§ **Work task**
Go through the data below and return each line containing the word "Inspectie".

§ **Given records**
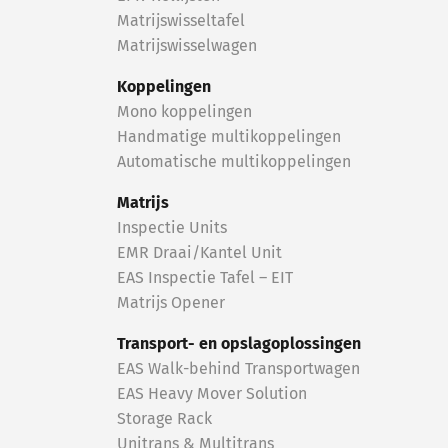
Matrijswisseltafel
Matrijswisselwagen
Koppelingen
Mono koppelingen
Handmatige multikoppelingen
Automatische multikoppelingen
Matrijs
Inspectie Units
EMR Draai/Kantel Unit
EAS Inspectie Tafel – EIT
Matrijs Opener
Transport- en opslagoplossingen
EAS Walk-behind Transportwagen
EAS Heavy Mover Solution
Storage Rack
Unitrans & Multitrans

§ **Result below**
Inspectie Units
EAS Inspectie Tafel – EIT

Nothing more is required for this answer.